When you’re hydrated, you’re body is more effective at digesting food, leveling your blood pressure, detoxifying your body, and fighting disease and infection.

Limit Sugars and Processed Foods

Sugars and processed foods should not take up a large amount of your daily calorie intake.  Consuming too much causes spikes in blood sugar which can lead to diabetes, weight gain, irritability, inflammation, high blood pressure, high cholesterol, and more.  Cutting sugar out of your diet is one of the single biggest positive changes you can make to better support your health over the long term.

Don’t Drink Your Calories

An easy change to make for a better diet is to not drink any of your calories.  Cut out the juices, sodas, and sugary drinks.  One can of Coca Cola has 140 calories, and 39 grams of sugar.  That’s the equivalent of 16 sugar cubes.  The soda may taste great in the short term, but it’s wreaking havoc on your overall health.

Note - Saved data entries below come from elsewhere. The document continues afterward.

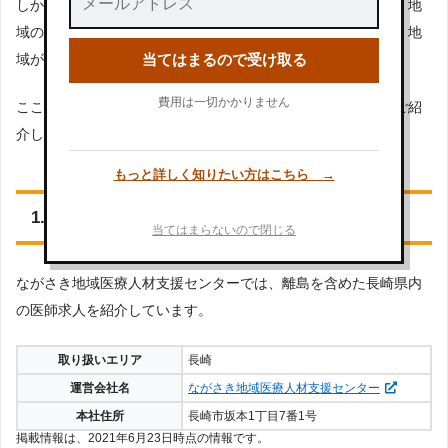
しかしながら、大手では見つからなかった求人に出会えたり、地
域の特性を活かした転職支援を行ってくれたりすることから、地
域が決まっている場合は登録をおすすめします。
当てはまるので受け取る
費用は一切かかりません
ここからは、長崎限定または強みをもつ転職エージェントをご紹
介します。
もっと詳しく知りたい方はこちら →
1.ながさき地域医療人材支援センター
当てはまらないので閉じる
ながさき地域医療人材支援センターでは、離島を含めた長崎県内
の医師求人を紹介しています。
取り扱いエリア
長崎
運営会社名
ながさき地域医療人材支援センター
本社住所
長崎市坂本1丁目7番1号
掲載情報は、2021年6月23日時点の情報です。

Instead of drinking sodas and sugary drinks, replace them with water, tea, and coffee.  They’ll help you hydrate your body better, and will add no calories to your daily intake.

Pillar Number Three: Sleep

Sleep is the third pillar to pay attention to on your journey to better health and fitness.  Adequate sleep is essential to our health because it’s the time when our body is able to rebuild, repair, and detox.  It may seem like it’s almost glorified these days to sacrifice sleep for productivity, but burning the candle at both ends is something that will do more harm than good in the long run.

koala

Set a Schedule

Go to sleep at the same time each evening, and wake up at the same time in the morning.  Yes, even on the weekends.  Humans are creatures of habit, and that’s especially true with our sleep cycles.  when we have consistency in our routine, it allows our circadian rhythm to function properly.  Our bodies perform best when they have a set schedule.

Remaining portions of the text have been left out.